A notificação foi encaminhada à presidência da CVM pelo advogado Fernando Orotavo Neto, que defende os investidores. “Sem qualquer dúvida, a interpretação divulgada pela CVM em seu site, sobre a decisão da presidente foi de uma infelicidade à toda prova, porque deu ensejo à criação de uma notícia jornalística artificial e inverídica de que a multa havia sido restabelecida”, afirmou.

Diante deste fato, Orotavo Neto explicou que se viu obrigado, em defesa de seus clientes, a notificar a presidente da CVM, para adverti-la de que o descumprimento da sentença da 16ª Vara Federal, mediante eventual prática de atos que dêem continuidade ao processo administrativo, que continua anulado, constitui crime de desobediência, previsto no art. 26 da Lei nº 12.016/2009, a fim de que a autarquia, no futuro, não venha a alegar que não tinha conhecimento dos fatos reais e verdadeiros.

Orotavo Neto, que é professor de Processo Civil, destacou que “na verdade, a sentença do juiz Wilney Magno de Azevedo Silva, que anulou o processo administrativo sancionador CVM nº 06/07, continua válida, apenas não poderá ser executada até o julgamento da apelação, até porque o pedido formulado pela CVM ao TRF foi de suspensão da execução da sentença, e não de sua anulação ou reforma, que só pode ser apreciada por uma das Turmas Especializadas do TRF, por ocasião da interposição de apelação, que é o recurso próprio”.

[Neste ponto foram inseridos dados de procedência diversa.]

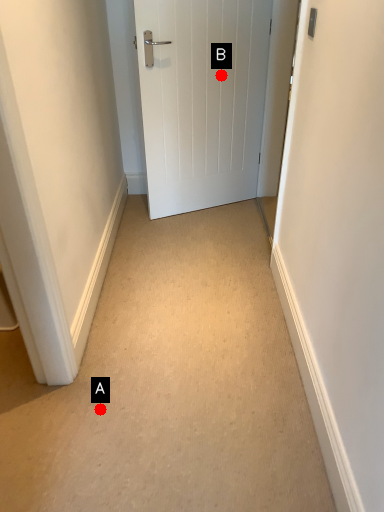 Question: Two points are circled on the image, labeled by A and B beside each circle. Which point appears closest to the camera in this image?

Choices:
 (A) A is closer
 (B) B is closer

Answer: (A) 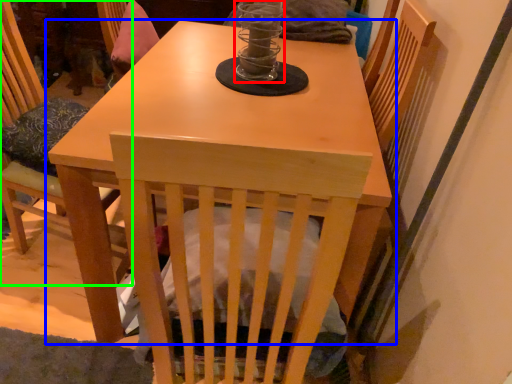 Question: Which object is positioned farthest from candle holder (highlighted by a red box)? Select from table (highlighted by a blue box) and chair (highlighted by a green box).

Choices:
 (A) table
 (B) chair

Answer: (B) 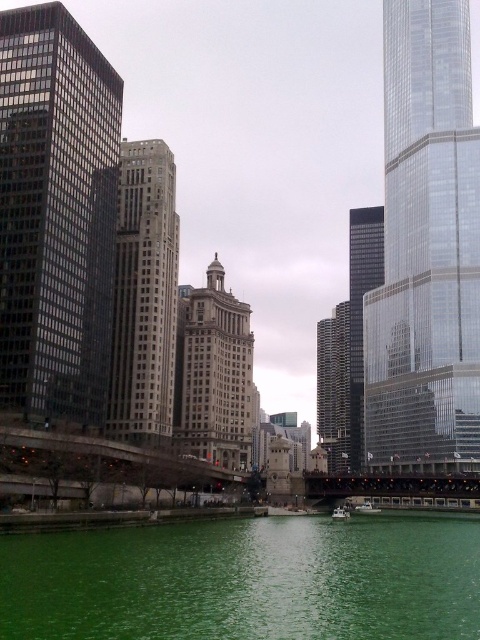 Question: Which of the following is the farthest from the observer?

Choices:
 (A) (36, 326)
 (B) (360, 400)

Answer: (B)

Question: Can you confirm if glassy reflective skyscraper at left is wider than dark gray glass skyscraper at center?

Choices:
 (A) no
 (B) yes

Answer: (B)

Question: Which point is farther to the camera?

Choices:
 (A) glassy reflective skyscraper at center
 (B) matte gray building at center

Answer: (A)

Question: Which object is the farthest from the white glossy boat at center?

Choices:
 (A) green glass boat at center
 (B) glassy reflective skyscraper at center
 (C) matte gray building at center
 (D) glassy reflective skyscraper at left

Answer: (B)

Question: Can you confirm if green liquid at lower center is smaller than green glass boat at center?

Choices:
 (A) yes
 (B) no

Answer: (B)

Question: Is gray stone building at center thinner than glassy reflective skyscraper at center?

Choices:
 (A) yes
 (B) no

Answer: (B) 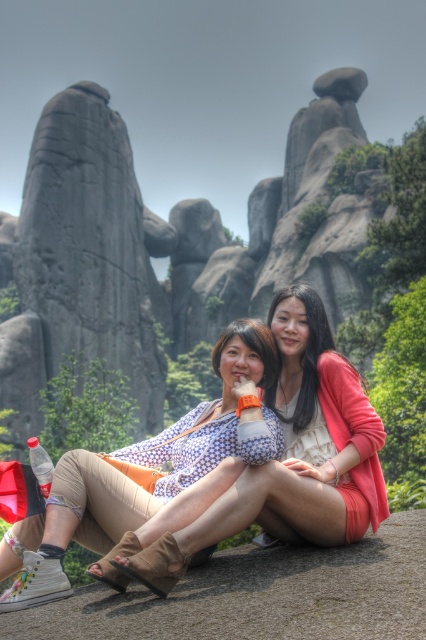 Does smooth gray rock at left appear on the right side of brown leather shoe at lower center?

No, smooth gray rock at left is not to the right of brown leather shoe at lower center.

Based on the photo, does smooth gray rock at left have a greater width compared to brown leather shoe at lower center?

→ Yes, smooth gray rock at left is wider than brown leather shoe at lower center.

Who is more distant from viewer, (71, 97) or (189, 588)?

The point (71, 97) is behind.

Find the location of a particular element. smooth gray rock at left is located at coordinates (80, 262).

Can you confirm if smooth gray rock at left is positioned to the right of matte floral blouse at center?

In fact, smooth gray rock at left is to the left of matte floral blouse at center.

Which of these two, smooth gray rock at left or matte floral blouse at center, stands shorter?

With less height is matte floral blouse at center.

Does point (92, 225) come in front of point (146, 444)?

No.

Identify the location of smooth gray rock at left. Image resolution: width=426 pixels, height=640 pixels. (80, 262).

Which is more to the left, matte orange shorts at center or brown leather shoe at lower center?

matte orange shorts at center

Between point (143, 554) and point (180, 620), which one is positioned behind?

The point (143, 554) is behind.

The height and width of the screenshot is (640, 426). In order to click on matte orange shorts at center in this screenshot , I will do `click(279, 461)`. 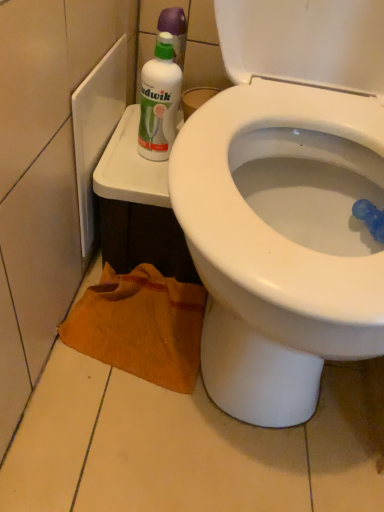 Question: Is white glossy bidet at upper right to the left of brown fabric towel at lower left from the viewer's perspective?

Choices:
 (A) yes
 (B) no

Answer: (B)

Question: Can you confirm if white glossy bidet at upper right is shorter than brown fabric towel at lower left?

Choices:
 (A) no
 (B) yes

Answer: (A)

Question: Can you confirm if white glossy bidet at upper right is taller than brown fabric towel at lower left?

Choices:
 (A) yes
 (B) no

Answer: (A)

Question: Is white glossy bidet at upper right looking in the opposite direction of brown fabric towel at lower left?

Choices:
 (A) no
 (B) yes

Answer: (A)

Question: Is white glossy bidet at upper right wider than brown fabric towel at lower left?

Choices:
 (A) no
 (B) yes

Answer: (B)

Question: From a real-world perspective, is white glossy bidet at upper right under brown fabric towel at lower left?

Choices:
 (A) no
 (B) yes

Answer: (A)

Question: From a real-world perspective, is white plastic bottle at upper left physically above brown fabric towel at lower left?

Choices:
 (A) no
 (B) yes

Answer: (B)

Question: Can you confirm if white plastic bottle at upper left is bigger than brown fabric towel at lower left?

Choices:
 (A) no
 (B) yes

Answer: (A)

Question: From a real-world perspective, is white plastic bottle at upper left positioned under brown fabric towel at lower left based on gravity?

Choices:
 (A) yes
 (B) no

Answer: (B)

Question: Is white plastic bottle at upper left oriented towards brown fabric towel at lower left?

Choices:
 (A) yes
 (B) no

Answer: (B)

Question: Is white plastic bottle at upper left directly adjacent to brown fabric towel at lower left?

Choices:
 (A) no
 (B) yes

Answer: (A)

Question: Is white plastic bottle at upper left behind brown fabric towel at lower left?

Choices:
 (A) no
 (B) yes

Answer: (A)

Question: From the image's perspective, does white plastic bottle at upper left appear higher than white glossy bidet at upper right?

Choices:
 (A) no
 (B) yes

Answer: (B) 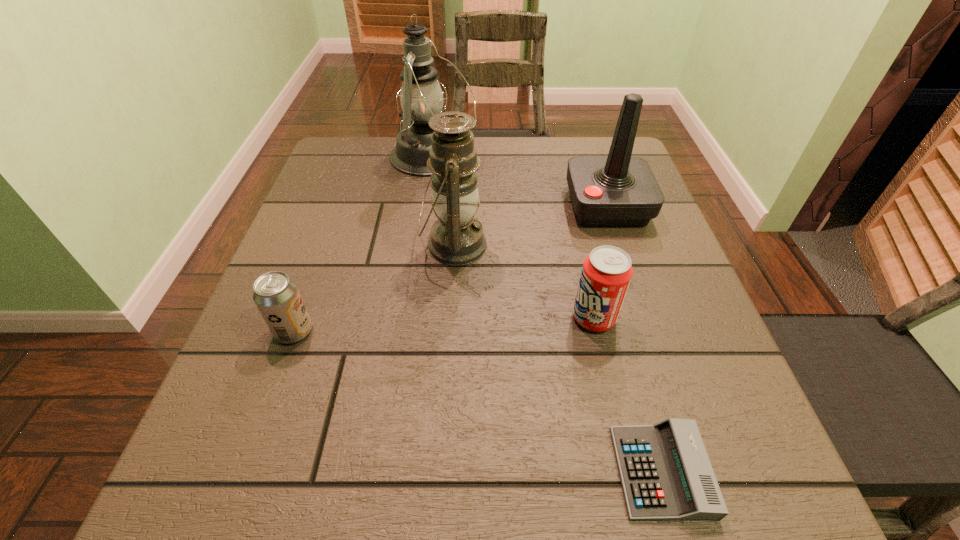 Select which object appears as the fifth closest to the farther oil lamp. Please provide its 2D coordinates. Your answer should be formatted as a tuple, i.e. [(x, y)], where the tuple contains the x and y coordinates of a point satisfying the conditions above.

[(666, 474)]

Locate an element on the screen. vacant space that satisfies the following two spatial constraints: 1. on the back side of the nearer oil lamp; 2. on the left side of the fifth tallest object is located at coordinates (325, 246).

At what (x,y) coordinates should I click in order to perform the action: click on vacant position in the image that satisfies the following two spatial constraints: 1. on the front side of the nearer oil lamp; 2. on the left side of the shortest object. Please return your answer as a coordinate pair (x, y). Image resolution: width=960 pixels, height=540 pixels. Looking at the image, I should click on (441, 471).

The image size is (960, 540). What are the coordinates of `free location that satisfies the following two spatial constraints: 1. on the surface of the fourth tallest object; 2. on the right side of the calculator` in the screenshot? It's located at (629, 471).

Identify the location of blank space that satisfies the following two spatial constraints: 1. on the surface of the soda can; 2. on the right side of the calculator. This screenshot has height=540, width=960. (629, 471).

You are a GUI agent. You are given a task and a screenshot of the screen. Output one action in this format:
    pyautogui.click(x=<x>, y=<y>)
    Task: Click on the vacant space that satisfies the following two spatial constraints: 1. on the surface of the soda can; 2. on the front side of the second shortest object
    
    Given the screenshot: What is the action you would take?
    pyautogui.click(x=597, y=331) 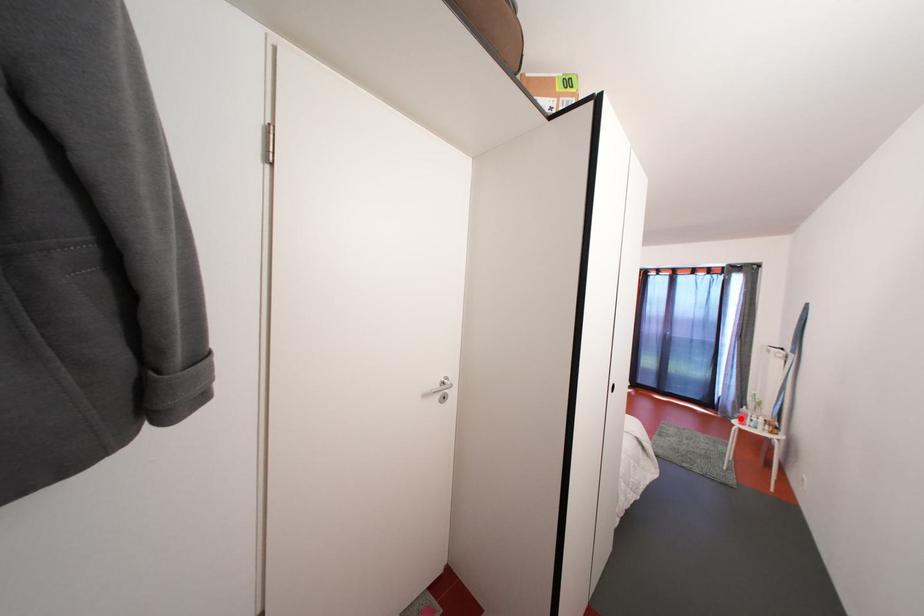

E acrescentou que a nota a respeito, divulgada pela CVM no site da autarquia, foi mal redigida, confundiu jornalistas e até advogados. “Na forma da lei, a presidente do TRF não detém poderes para modificar, revogar ou anular a sentença da primeira instância. A CVM tem obrigação de saber disso. Aliás, a própria leitura da decisão proferida pela Presidente do TRF deixa claro e expresso que foram suspensos apenas os efeitos da sentença, e, assim mesmo, até o julgamento da apelação [da CVM] e do reexame necessário.

Orotavo Neto explicou que, na prática, tudo o que a CVM conseguiu foi a atribuição de efeito suspensivo à apelação, pois até que seja julgado o recurso dela pela 7ª Turma do TRF, a sentença continua válida e tanto o processo administrativo sancionador quanto a multa imposta permanecem anulados e invalidados.

“O esforço da CVM foi de todo inútil, uma vez que a sentença não seria executada mesmo, antes de a apelação da CVM ser definitivamente julgada pelo TRF. Por esse motivo, nem vou recorrer da decisão da Presidente do TRF, pois seria chover no molhado. Apenas tomei o cuidado de notificar a presidente da CVM, para evitar nova interpretação equivocada da decisão da desembargadora Maria Helena Cisne”, concluiu o advogado.